Bentley is right: Dependency is rampant in Alabama

by John Archibald, January 17, 2014 on al.com  John Archibald | jarchibald@al.com

Hear! Hear!

Governor Dr. Robert Bentley laid the dependency problem bare in his State of the State address this week:

“We will never see an end to the plague of poverty by offering a deeper dependence on a flawed government system.”

Heck no.

“We will never help our poorest citizens, or our future generations by casting over them the net of government giveaway programs.”

Course not.

“We can break the cycle of poverty, but not with programs that drag our communities and our people into the downward spiral of dependence.”

Can I get an Amen?

“There is never freedom for the breadwinner who is dependent on the government.”

Preach!

Say it, governor. We in Alabama are simply trying to help those who would belittle themselves, who would come to the government with their hands out and their pride stuffed down deep in their jeans.

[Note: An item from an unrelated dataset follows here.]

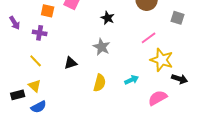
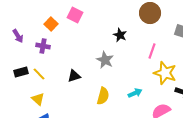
orange square: (48, 11) -> (51, 24), turned 32
black star: (108, 18) -> (120, 35), moved
pink line: (149, 38) -> (152, 51), turned -35
black rectangle: (18, 95) -> (21, 72), moved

Gov Robert Bentley arrives for State of State.JPG

We want to do them a favor, as the governor said, by breaking the cycle of dependency. We’ll cut those folks off so they can start again to feel good about themselves.

They’ll thank us one day.

Yeah, the good governor zinged the gimme-gimme crowd for sure. He just stopped a tad short.

For if coming to the government for your very survival is a shameful sign of reliance, Bentley missed a whole boatload of dependency.

After offering Alabama’s poor people a hard dose of tough love, the governor boasted that …

“One thousand Alabamians are finding… opportunity in Mobile where Airbus has invested $600 million.”

But didn’t point out that, because of government handouts, subsidies, incentives and rampant corporate dependency, that economic development coup will cost Alabamians $159,000 per Airbus job.

Bentley bragged that “900 more people are working this year assembling Montgomery-made Hyundai vehicles.” He said more jobs are coming to Tuscaloosa’s Mercedes plant, and beamed about how Honda “launched mass production of its 2014 Acura MDX sport utility vehicle, the first time the automaker has assembled a vehicle from its luxury line.”

“Word is spreading far and wide that Alabama is a great place for companies to do business,” the governor said.

And that’s true. It’s just not the whole truth.

Word has spread that Alabama is a great place to come if you have your hand out.

Alabama doled out a quarter of a billion dollars in incentives to lure Hyundai to the state, matching the quarter of a billion dollars in incentives it came up with to lure Mercedes and the $158 million it found for Honda.

Alabama governments gladly open their coffers for truck builders that never come and for McDonald’s restaurants in poor, unhealthy communities. Local governments roll out the red carpet for Walmarts that pay employees so little they still qualify for food stamps.

Word has spread that Alabama will spread the government cheese far and wide to lure anybody that claims it will produce jobs.

Of course it’s not just Alabama. The corporate hand is out everywhere across the nation. Federal corporate welfare to AIG, Chrysler, GM and the nation’s largest banks in recent years came to $27 billion. States trampled all over one another offering scratch to Boeing, an exercise that succeeded only in giving the company leverage to cut worker pensions.

It is time to end the dependency.

As Bentley said:

“Freedom is only found in the land that offers opportunity. That comes from hard work and sacrifice.”

And since Alabama played a big role in helping to inflate these incentive packages and subsidies in the first place, Alabama should be the first to say … enough.

It’s for their own good. These companies, you know, will thank us one day.